| Task item |
Locate the word "застосування" in the data below, then copy every line that holds it.

+ + + +

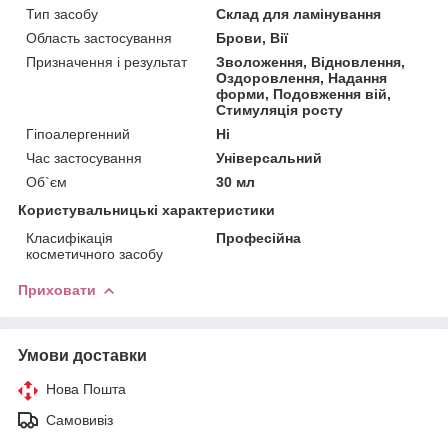
Тип засобу
Склад для ламінування
Область застосування
Брови, Вії
Призначення і результат
Зволоження, Відновлення,
Оздоровлення, Надання
форми, Подовження вій,
Стимуляція росту
Гіпоалергенний
Ні
Час застосування
Універсальний
Об`єм
30 мл
Користувальницькі характеристики
Класифікація
Професійна
косметичного засобу
Приховати
Умови доставки
Нова Пошта
Самовивіз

+ + + +

| Exercise response |
Область застосування
Час застосування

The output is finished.